Note: Similarly, the $\mathrm{y}$ -z-plane has standard equation $\mathrm{x}=0$ and the $\mathrm{x}$ -z-plane has standard equation $\mathrm{y}=0 .$ A plane parallel to the $\mathrm{x}$ -y-plane must have a standard equation $\mathrm{z}=$ d for some d, since it has normal vector k. A plane parallel to the $\mathrm{y}$ -z-plane has equation $x=d,$ and one parallel to the $x -z$-plane has equation $y=d$.In three dimensions, a surface normal, or simply normal, to a surface at point $\mathrm{P}$ is a vector perpendicular to the tangent plane of the surface at $\mathrm{P}$. The word "normal" is also used as an adjective: a line normal to a plane, the normal component of a force, the normal vector, etc.

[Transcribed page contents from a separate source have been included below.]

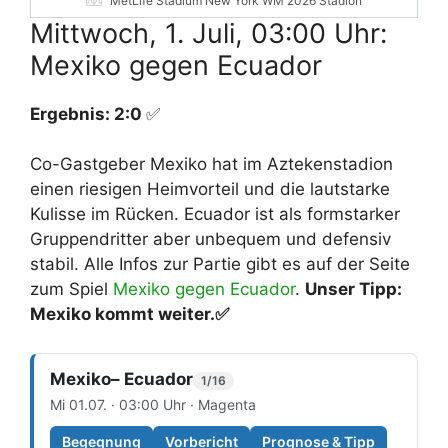
MetLife Stadium New York WM 2026 Stadion
Mittwoch, 1. Juli, 03:00 Uhr:
Mexiko gegen Ecuador
Ergebnis: 2:0
✅
Co-Gastgeber Mexiko hat im Aztekenstadion
einen riesigen Heimvorteil und die lautstarke
Kulisse im Rücken. Ecuador ist als formstarker
Gruppendritter aber unbequem und defensiv
stabil. Alle Infos zur Partie gibt es auf der Seite
zum Spiel
Mexiko gegen Ecuador
.
Unser Tipp:
Mexiko kommt weiter.
✅
Mexiko– Ecuador
1/16
Mi 01.07. · 03:00 Uhr · Magenta
Begegnung
Vorbericht
Prognose & Tipp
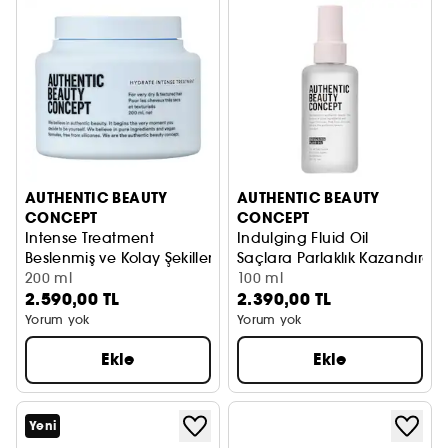
AUTHENTIC BEAUTY
AUTHENTIC BEAUTY
CONCEPT
CONCEPT
Intense Treatment
Indulging Fluid Oil
Beslenmiş ve Kolay Şekillenen Saçlar için Nemlendirici Mas
Saçlara Parlaklık Kazandıran P
200 ml
100 ml
2.590,00 TL
2.390,00 TL
Yorum yok
Yorum yok
Ekle
Ekle
Yeni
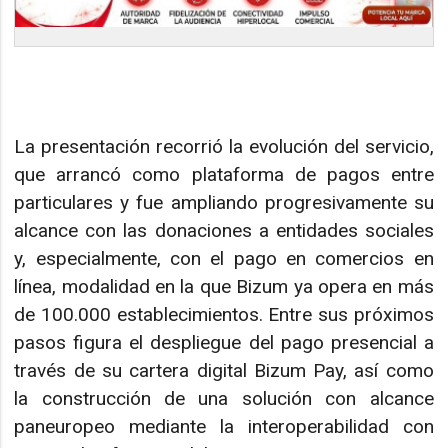
La presentación recorrió la evolución del servicio,
que arrancó como plataforma de pagos entre
particulares y fue ampliando progresivamente su
alcance con las donaciones a entidades sociales
y, especialmente, con el pago en comercios en
línea, modalidad en la que Bizum ya opera en más
de 100.000 establecimientos. Entre sus próximos
pasos figura el despliegue del pago presencial a
través de su cartera digital Bizum Pay, así como
la construcción de una solución con alcance
paneuropeo mediante la interoperabilidad con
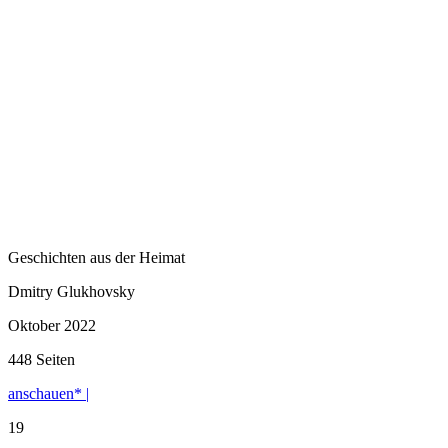
Geschichten aus der Heimat
Dmitry Glukhovsky
Oktober 2022
448 Seiten
anschauen* |
19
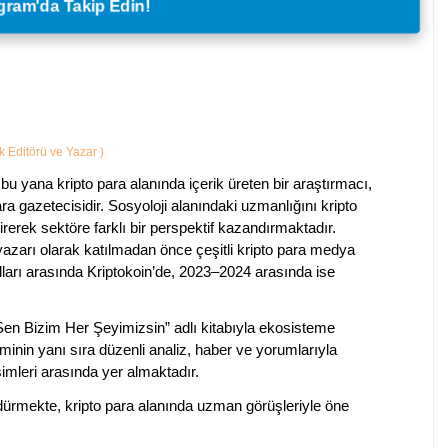
legram'da Takip Edin!
ik Editörü ve Yazar
)
bu yana kripto para alanında içerik üreten bir araştırmacı,
a gazetecisidir. Sosyoloji alanındaki uzmanlığını kripto
irerek sektöre farklı bir perspektif kazandırmaktadır.
 yazarı olarak katılmadan önce çeşitli kripto para medya
lları arasında Kriptokoin’de, 2023–2024 arasında ise
 Sen Bizim Her Şeyimizsin” adlı kitabıyla ekosisteme
iminin yanı sıra düzenli analiz, haber ve yorumlarıyla
isimleri arasında yer almaktadır.
sürdürmekte, kripto para alanında uzman görüşleriyle öne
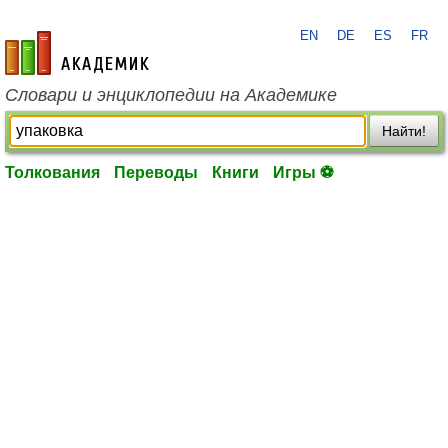
EN
DE
ES
FR
academic.ru
Словари и энциклопедии на Академике
Найти!
Толкования
Переводы
Книги
Игры ⚽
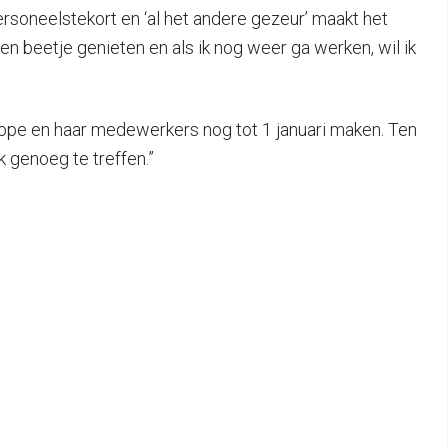
ersoneelstekort en ‘al het andere gezeur’ maakt het
en beetje genieten en als ik nog weer ga werken, wil ik
oope en haar medewerkers nog tot 1 januari maken. Ten
 genoeg te treffen.”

Real-world examples of line segments are a pencil, a baseball bat, the cord to our cell phone charger, the edge of a table, etc. Think of a real-life quadrilateral, like a chessboard; it is made of four-line segments. Unlike line segments, examples of line segments in real life are endless.